*** Input data ***

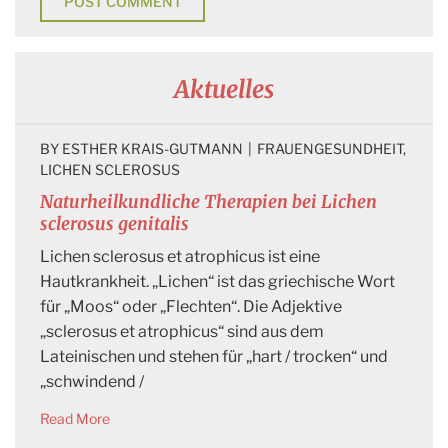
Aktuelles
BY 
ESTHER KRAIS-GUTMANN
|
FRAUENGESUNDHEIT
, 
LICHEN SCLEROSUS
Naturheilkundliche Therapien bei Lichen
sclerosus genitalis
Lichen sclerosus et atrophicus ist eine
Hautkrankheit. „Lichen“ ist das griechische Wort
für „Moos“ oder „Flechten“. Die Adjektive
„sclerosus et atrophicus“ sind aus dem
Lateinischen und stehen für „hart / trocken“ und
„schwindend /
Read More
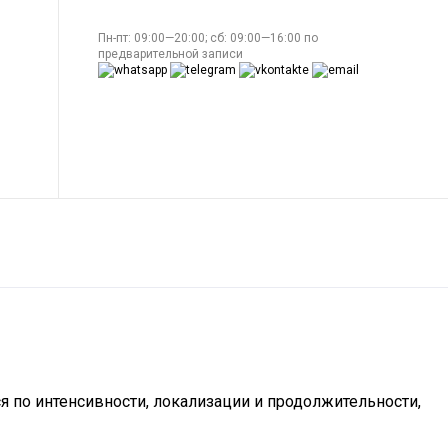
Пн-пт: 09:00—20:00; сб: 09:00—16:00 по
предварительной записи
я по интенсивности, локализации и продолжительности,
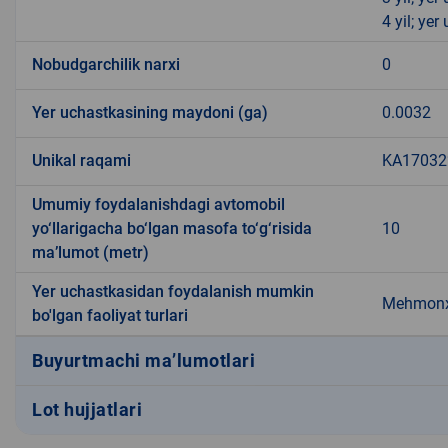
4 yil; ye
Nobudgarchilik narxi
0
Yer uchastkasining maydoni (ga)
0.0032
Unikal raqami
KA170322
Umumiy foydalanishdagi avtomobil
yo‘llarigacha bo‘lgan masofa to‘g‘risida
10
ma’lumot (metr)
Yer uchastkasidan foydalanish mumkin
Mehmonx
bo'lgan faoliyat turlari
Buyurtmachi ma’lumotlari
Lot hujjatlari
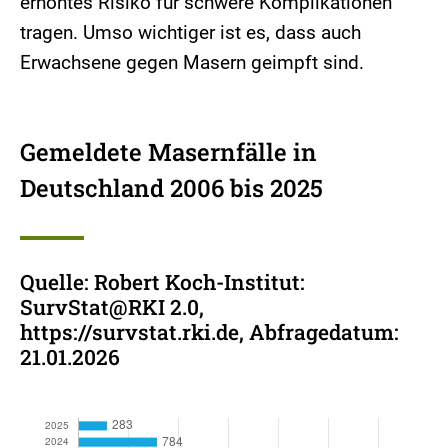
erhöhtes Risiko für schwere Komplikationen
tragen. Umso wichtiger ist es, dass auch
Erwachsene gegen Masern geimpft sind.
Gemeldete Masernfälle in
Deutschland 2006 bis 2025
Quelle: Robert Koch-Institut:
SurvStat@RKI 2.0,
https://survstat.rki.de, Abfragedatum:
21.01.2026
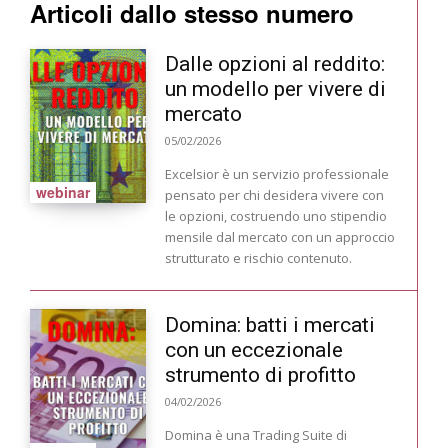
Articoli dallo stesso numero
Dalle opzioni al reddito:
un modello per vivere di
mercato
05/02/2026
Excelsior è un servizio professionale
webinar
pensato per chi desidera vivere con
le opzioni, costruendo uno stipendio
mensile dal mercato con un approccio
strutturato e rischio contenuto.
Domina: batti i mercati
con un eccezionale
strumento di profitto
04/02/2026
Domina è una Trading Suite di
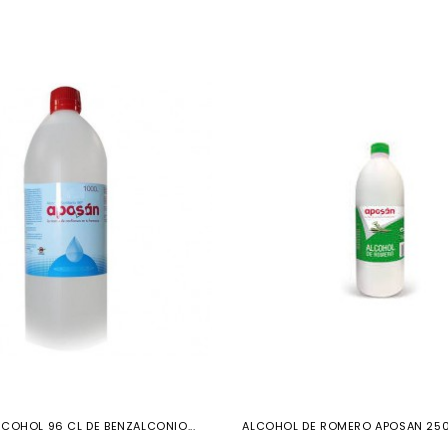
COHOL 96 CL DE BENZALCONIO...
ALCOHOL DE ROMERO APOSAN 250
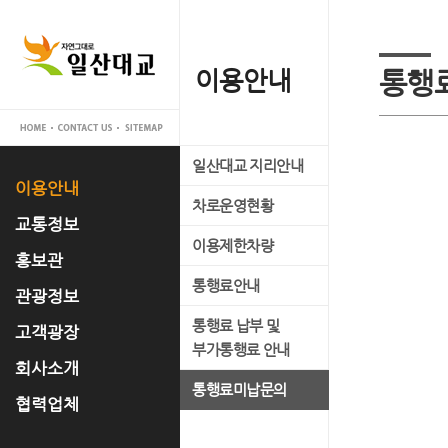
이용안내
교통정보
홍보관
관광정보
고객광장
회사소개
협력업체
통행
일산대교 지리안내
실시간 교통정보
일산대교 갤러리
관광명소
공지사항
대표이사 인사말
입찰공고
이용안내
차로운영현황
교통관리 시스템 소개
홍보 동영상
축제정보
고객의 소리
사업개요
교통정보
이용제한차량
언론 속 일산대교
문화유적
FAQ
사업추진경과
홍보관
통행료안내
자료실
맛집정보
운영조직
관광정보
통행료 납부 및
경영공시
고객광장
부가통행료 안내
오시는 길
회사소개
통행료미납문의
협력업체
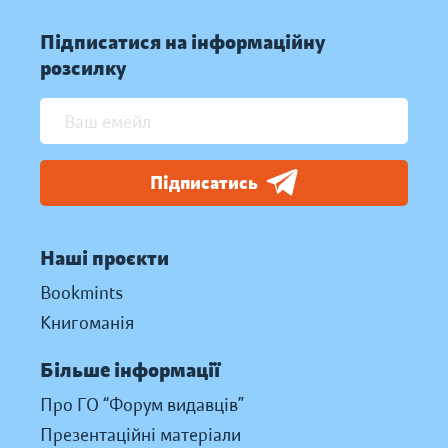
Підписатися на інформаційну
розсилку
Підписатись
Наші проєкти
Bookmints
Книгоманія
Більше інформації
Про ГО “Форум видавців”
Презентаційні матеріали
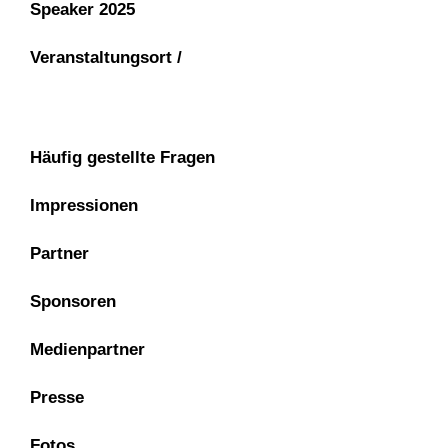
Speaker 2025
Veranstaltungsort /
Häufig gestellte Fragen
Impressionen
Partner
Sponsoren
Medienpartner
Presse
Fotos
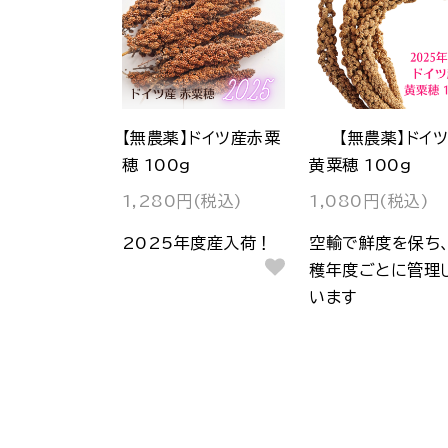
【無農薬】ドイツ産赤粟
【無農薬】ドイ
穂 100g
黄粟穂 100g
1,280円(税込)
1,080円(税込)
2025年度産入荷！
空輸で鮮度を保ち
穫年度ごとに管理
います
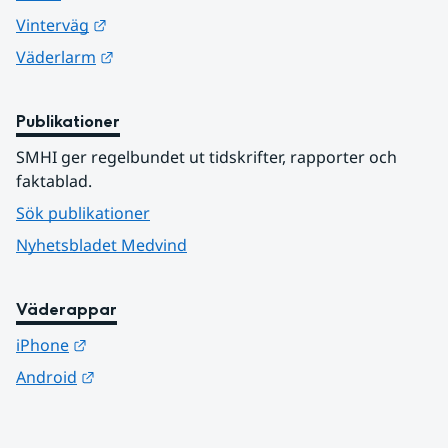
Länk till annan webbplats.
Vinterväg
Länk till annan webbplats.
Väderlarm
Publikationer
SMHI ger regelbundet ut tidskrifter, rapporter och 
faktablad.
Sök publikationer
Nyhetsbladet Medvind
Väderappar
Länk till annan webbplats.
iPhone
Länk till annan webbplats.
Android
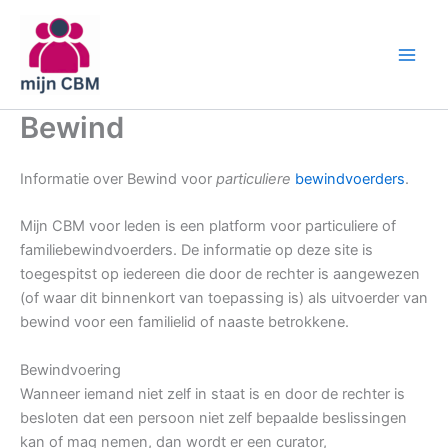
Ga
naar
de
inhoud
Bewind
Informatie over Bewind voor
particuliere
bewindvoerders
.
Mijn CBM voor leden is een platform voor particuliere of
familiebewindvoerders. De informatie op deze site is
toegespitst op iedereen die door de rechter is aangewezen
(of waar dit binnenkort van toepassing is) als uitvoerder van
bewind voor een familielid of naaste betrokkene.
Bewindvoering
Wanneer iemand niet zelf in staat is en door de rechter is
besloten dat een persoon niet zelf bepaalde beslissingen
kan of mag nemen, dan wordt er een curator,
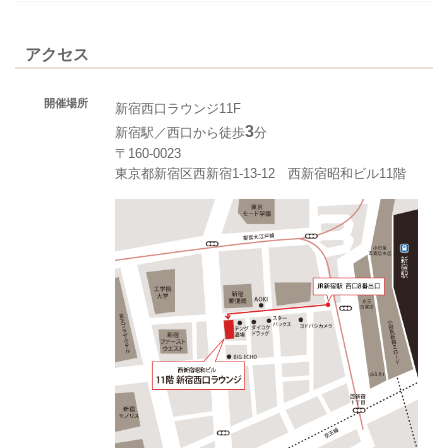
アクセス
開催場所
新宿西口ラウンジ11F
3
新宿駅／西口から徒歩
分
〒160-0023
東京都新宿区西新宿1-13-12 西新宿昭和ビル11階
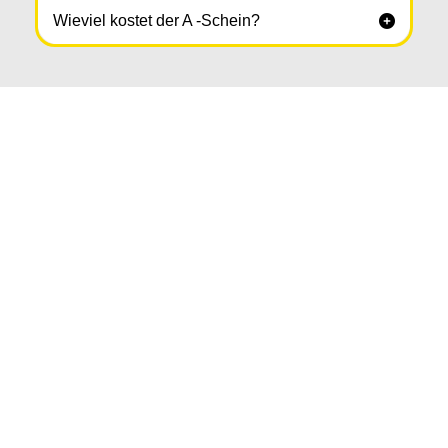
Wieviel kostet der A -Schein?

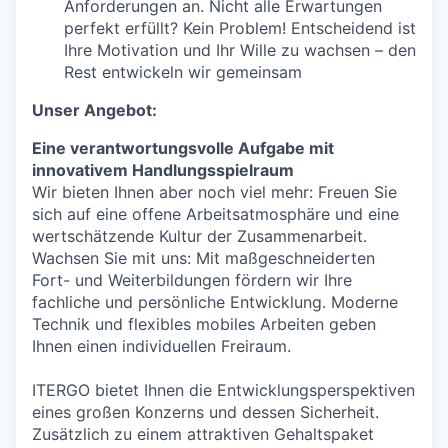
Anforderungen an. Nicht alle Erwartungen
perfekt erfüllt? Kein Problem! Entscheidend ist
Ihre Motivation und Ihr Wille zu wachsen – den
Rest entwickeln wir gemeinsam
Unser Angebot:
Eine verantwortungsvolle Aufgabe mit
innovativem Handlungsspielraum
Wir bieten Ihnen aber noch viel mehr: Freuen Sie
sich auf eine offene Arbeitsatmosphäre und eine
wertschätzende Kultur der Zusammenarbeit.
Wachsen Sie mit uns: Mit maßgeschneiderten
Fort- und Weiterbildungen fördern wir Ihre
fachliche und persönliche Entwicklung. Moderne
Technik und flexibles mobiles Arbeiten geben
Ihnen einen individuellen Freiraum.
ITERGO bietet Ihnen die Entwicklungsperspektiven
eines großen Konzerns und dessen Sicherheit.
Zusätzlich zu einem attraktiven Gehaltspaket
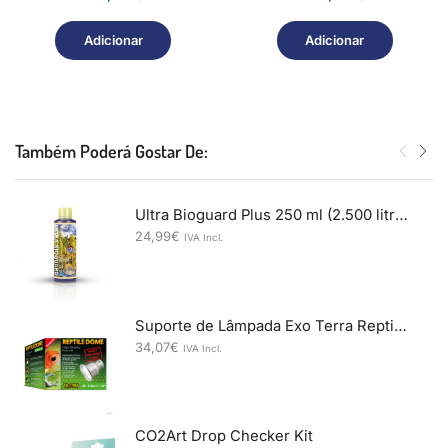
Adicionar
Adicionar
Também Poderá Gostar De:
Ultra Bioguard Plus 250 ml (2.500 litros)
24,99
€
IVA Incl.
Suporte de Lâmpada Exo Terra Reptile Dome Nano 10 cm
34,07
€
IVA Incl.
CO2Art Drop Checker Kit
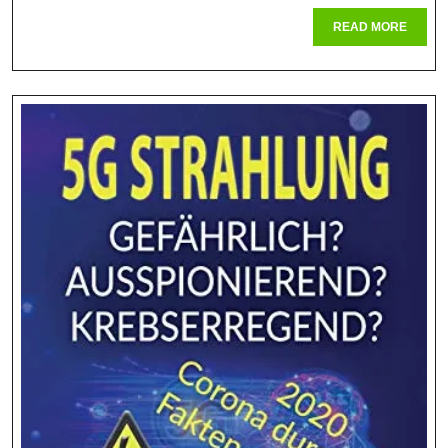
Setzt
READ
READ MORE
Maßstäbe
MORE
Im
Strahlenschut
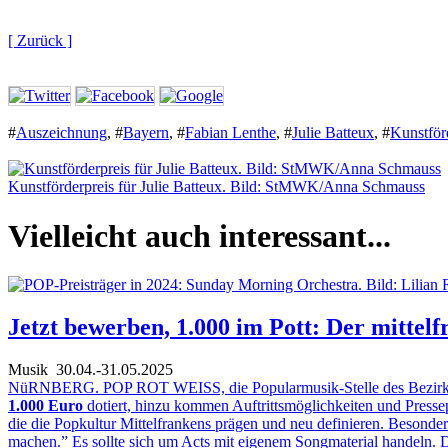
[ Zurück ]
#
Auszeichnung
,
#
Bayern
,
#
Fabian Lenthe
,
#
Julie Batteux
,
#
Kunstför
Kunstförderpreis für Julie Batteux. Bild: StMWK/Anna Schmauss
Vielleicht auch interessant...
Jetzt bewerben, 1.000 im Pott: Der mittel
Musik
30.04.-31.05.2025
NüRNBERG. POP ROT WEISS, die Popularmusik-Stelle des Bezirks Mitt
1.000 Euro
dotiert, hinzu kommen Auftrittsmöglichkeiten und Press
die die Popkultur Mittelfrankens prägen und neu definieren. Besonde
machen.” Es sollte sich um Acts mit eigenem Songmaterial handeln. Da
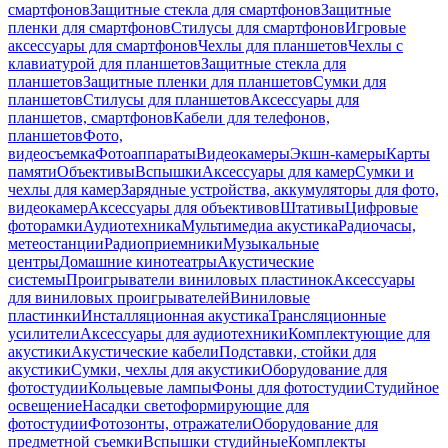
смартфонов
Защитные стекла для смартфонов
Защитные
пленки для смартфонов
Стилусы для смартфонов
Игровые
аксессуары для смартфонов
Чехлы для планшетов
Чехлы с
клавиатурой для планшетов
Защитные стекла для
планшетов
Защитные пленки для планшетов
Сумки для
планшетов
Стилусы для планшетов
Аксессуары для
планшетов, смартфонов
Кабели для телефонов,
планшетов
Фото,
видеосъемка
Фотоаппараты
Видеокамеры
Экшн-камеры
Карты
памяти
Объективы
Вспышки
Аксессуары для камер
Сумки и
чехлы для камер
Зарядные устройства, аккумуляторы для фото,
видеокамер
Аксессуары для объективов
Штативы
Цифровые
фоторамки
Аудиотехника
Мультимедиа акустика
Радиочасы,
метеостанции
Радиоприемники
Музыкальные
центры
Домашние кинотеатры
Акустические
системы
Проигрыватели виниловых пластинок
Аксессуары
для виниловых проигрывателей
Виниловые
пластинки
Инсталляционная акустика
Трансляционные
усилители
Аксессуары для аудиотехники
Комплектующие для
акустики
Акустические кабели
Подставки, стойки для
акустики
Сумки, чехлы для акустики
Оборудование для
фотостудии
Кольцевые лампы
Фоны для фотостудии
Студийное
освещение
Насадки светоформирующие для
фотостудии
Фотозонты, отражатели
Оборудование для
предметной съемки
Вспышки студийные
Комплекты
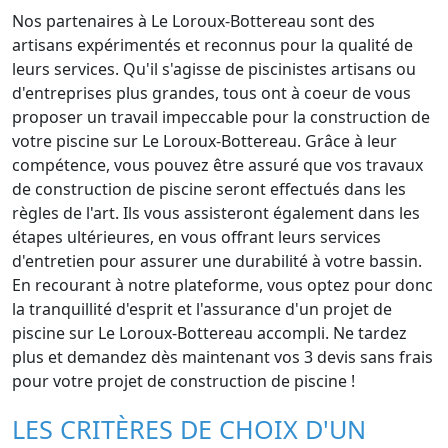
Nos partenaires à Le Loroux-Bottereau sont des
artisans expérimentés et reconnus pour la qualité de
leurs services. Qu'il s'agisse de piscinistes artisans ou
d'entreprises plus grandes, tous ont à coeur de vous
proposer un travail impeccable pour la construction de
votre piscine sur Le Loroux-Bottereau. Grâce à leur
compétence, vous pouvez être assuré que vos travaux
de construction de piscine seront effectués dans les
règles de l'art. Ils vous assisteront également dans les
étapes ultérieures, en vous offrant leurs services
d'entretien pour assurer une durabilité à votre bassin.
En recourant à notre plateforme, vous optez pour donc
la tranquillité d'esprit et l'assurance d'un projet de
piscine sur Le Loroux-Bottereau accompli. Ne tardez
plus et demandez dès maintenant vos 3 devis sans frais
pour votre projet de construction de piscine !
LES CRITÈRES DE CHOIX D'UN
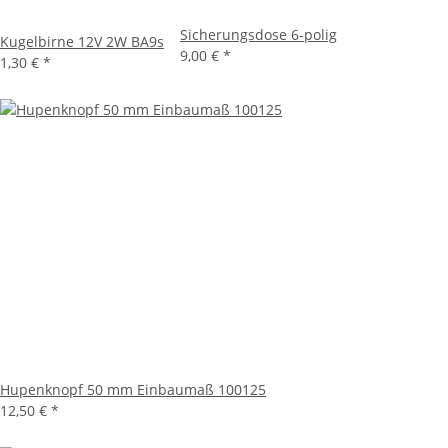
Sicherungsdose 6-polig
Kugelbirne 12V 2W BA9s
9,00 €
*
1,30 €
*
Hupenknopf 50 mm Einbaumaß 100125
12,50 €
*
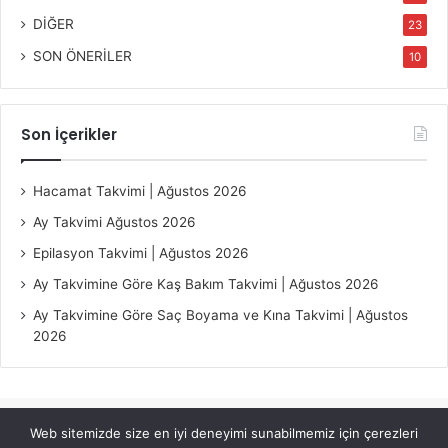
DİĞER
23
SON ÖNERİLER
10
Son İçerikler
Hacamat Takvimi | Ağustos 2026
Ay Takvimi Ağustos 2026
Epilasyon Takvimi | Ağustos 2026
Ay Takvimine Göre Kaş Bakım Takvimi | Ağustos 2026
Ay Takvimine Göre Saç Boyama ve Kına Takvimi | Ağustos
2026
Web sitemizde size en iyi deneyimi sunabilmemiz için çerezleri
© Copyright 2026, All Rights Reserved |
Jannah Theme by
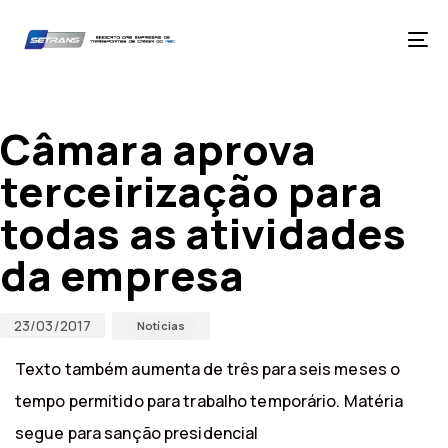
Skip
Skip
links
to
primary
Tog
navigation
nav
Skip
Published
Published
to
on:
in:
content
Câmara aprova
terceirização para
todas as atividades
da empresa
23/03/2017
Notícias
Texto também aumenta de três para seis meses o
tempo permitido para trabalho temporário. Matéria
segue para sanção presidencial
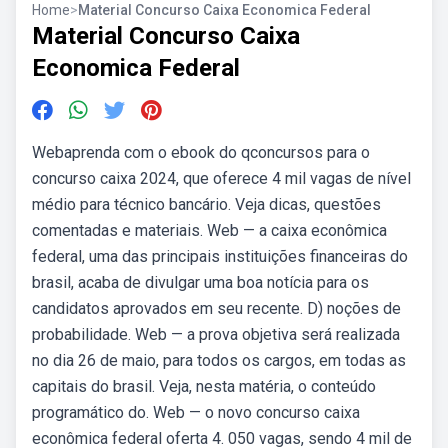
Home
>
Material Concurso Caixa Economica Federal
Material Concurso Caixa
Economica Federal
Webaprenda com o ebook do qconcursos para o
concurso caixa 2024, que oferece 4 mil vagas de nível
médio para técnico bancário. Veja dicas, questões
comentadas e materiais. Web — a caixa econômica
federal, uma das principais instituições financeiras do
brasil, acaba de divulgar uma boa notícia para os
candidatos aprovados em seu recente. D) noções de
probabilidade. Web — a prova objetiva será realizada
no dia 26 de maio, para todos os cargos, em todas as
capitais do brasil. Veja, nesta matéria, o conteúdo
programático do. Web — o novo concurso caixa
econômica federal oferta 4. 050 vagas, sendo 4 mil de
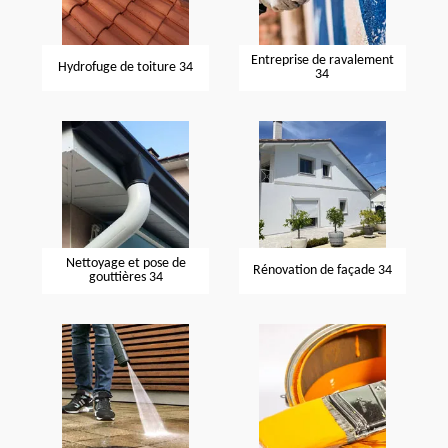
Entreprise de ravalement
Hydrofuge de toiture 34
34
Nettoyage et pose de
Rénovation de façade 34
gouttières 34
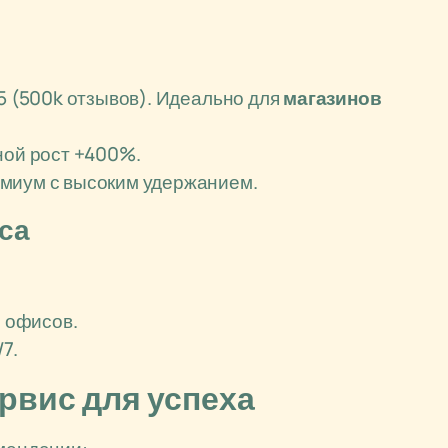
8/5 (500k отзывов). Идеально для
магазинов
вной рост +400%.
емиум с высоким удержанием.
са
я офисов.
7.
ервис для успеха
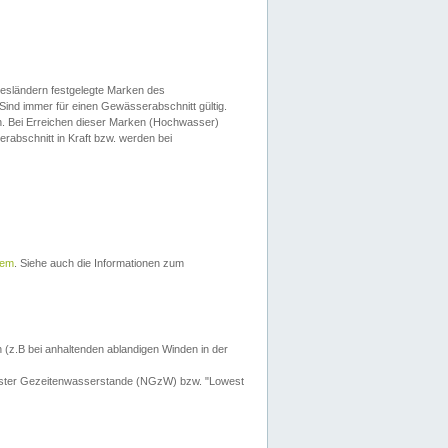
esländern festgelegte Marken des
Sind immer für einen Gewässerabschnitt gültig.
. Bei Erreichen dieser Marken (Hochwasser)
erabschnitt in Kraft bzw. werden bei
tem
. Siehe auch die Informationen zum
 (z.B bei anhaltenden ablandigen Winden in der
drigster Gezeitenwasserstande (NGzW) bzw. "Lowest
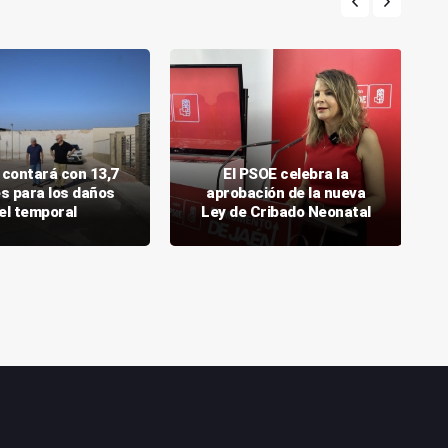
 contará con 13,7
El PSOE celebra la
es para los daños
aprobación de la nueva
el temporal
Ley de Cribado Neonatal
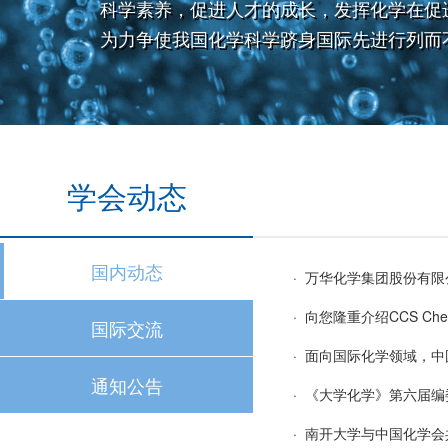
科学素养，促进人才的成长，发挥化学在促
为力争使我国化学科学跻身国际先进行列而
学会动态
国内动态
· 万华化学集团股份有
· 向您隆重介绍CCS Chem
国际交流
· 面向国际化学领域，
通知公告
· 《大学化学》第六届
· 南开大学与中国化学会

*** End of Input data ***

Task statement ▸
Find and copy each line of the data where "vous" is present.

Answer section ▸
d'entreprises plus grandes, tous ont à coeur de vous
compétence, vous pouvez être assuré que vos travaux
règles de l'art. Ils vous assisteront également dans les
étapes ultérieures, en vous offrant leurs services
En recourant à notre plateforme, vous optez pour donc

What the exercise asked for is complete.